Mesleki Rehberlik Nedir?

-Bireyin Kendini Tanıması

-Bireyin Meslekleri (özellikle seçeceği mesleği) etraflıca tanıması

-Kendisindeki nitelik ve şartlar ile mesleğin gereksinimlerini birbirine uygulaması

Mesleki Rehberlik Nedir? Mesleki rehberlik ve yöneltme, bireylerin türlü ´´meslekleri tanımaları´´ ve ´´kendi kişisel özelliklerini'' tanımaları ve bu bilgilerin ışığında kendilerine en uygun olan meslekleri seçmeleri, sürecidir. Mesleki psikolojik danışma ise bu amaçla yapılan ´´bireysel´´ ya da ´´grupla´´ psikolojik danışma hizmetleridir. Bu anlamda, rehberlik ve yöneltme bireye kendisi hakkında ve çevresindeki olanaklar ve meslekler hakkında bilgi sahibi olmasına, doğru ve yerinde kararlar verebilmesine yardım olarak tanımlanabilir.
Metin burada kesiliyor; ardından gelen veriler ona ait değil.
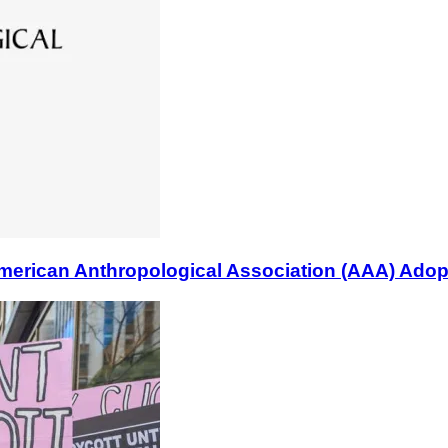
n Anthropological Association (AAA) Adopts B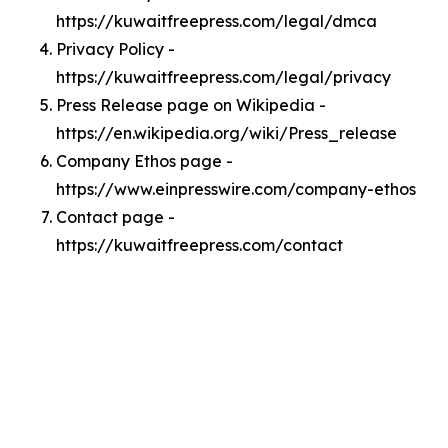
https://kuwaitfreepress.com/legal/dmca
Privacy Policy -
https://kuwaitfreepress.com/legal/privacy
Press Release page on Wikipedia -
https://en.wikipedia.org/wiki/Press_release
Company Ethos page -
https://www.einpresswire.com/company-ethos
Contact page -
https://kuwaitfreepress.com/contact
Örgütlenmiş okul rehberlik hizmetlerinin bir boyutu olan ´´bilgi verme servisi´´, bireyi çevresinden haberdar etme görevini yürütür. Birey, kendi hakkındaki bilgileri de rehberliğin ´´Bireyi Tanıma´´ servisi yardımı ile edinir. Bireyi tanıma teknik ve yöntemleri ´´Bireyi Tanıma Teknikleri´´ kitabında (Özgüven 1998) ayrıntılı olarak anlatılmıştır. Birey rehberlik ve psikolojik danışmanın katkısı ile ´´kendisi´´ ve ´´meslek´´ ile ilgili bilgileri birleştirir, analiz eder, değerlendirir, çözümler üretir, sonuçları ´´meslek´´ veya ´´iş´´ seçme kararında kullanır. Aldığı kararı uygulamak için gerekli önlemleri yerine getirir. Alınan karar ne kadar ayrıntılı bilgiye dayanırsa, o derecede karara uygun ve geçerli olma olasılığı da artar.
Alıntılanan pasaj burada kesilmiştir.